あすかに移っても、氷川さんと雨宮さんは一緒について来た。3機の担当だかららしい。
「突っ込むばかに慎重すぎるスナイパーに器用貧乏な便利屋」
「上手い事言うなあ」
「明彦、感心してる場合じゃない」
「今1人、ウィッチ向きのやつがいてな。迷ってるんだがなあ」
「え!?」
「まあ、この先のデータ次第だな。
はい、お疲れさん」
俺達は衝撃を受けながら、廊下に出た。
「そりゃあ、いつまでもこのメンバーのままいられる保証は無いとは思ってたけど」
このメンバーがやりやすいのは事実だ。
「データ次第って言ってたな」
明彦が深刻な顔をする。
「うん。とにかくがんばってみるよ、ボク」
真理は、強張った笑みを浮かべた。
シミュレーターでの訓練に、先輩達とは違う3機と当たった。
タイプは俺達とも先輩達とも同じ、接近戦、狙撃手、オールラウンダーだ。そして機体は、ハニービーのカスタムタイプだった。

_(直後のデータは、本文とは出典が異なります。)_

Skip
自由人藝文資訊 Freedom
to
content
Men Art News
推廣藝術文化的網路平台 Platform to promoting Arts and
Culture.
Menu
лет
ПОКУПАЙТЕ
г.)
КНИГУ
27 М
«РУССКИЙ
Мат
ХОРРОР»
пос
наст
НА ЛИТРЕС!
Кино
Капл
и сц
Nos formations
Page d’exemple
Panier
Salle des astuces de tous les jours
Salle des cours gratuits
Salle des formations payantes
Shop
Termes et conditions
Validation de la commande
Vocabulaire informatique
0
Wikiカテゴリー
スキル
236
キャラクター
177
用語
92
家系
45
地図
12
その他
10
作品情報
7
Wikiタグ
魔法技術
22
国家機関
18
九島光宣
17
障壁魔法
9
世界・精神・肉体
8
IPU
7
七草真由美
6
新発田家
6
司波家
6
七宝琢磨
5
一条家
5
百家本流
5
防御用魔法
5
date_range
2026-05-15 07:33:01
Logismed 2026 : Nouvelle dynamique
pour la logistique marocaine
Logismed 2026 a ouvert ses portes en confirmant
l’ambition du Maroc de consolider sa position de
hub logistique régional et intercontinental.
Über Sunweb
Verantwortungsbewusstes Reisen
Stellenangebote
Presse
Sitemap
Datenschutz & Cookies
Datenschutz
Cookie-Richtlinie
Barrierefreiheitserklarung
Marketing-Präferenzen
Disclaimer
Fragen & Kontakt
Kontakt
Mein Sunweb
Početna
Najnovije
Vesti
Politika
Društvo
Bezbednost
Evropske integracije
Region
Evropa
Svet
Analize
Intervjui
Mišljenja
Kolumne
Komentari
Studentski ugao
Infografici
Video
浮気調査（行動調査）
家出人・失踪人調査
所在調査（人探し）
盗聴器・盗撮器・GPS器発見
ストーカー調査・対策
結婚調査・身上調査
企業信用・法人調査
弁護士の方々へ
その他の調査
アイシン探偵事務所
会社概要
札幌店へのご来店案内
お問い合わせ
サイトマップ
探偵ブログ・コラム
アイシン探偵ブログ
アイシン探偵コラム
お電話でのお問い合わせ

明彦と向こうの近接戦闘タイプはすぐに電磁ナイフでやり合い、膠着状態にもつれ込んだ。そして距離を取ってきた後、向こうは伸縮性のある槍を振り回し始めた。
『うわわわあ!』
「アキ、距離を取って左後方25度、下32度へ急加速。マサトはそのまま右へ移動、こいつを落とせ」
『わかったぁ』
2人が動き出し、俺は目の前の、自分に似たヤツをライフルでおちょくっておいて、急発進の後急に曲がってうろたえたところを撃墜、そのままエリアを大回りに突っ切った。
『やったーーうわ!』
『ギャッ!』
向こうの前衛は真理がドンピシャで落としたのだが、向こうのスナイパーが明彦を狙って来たらしい。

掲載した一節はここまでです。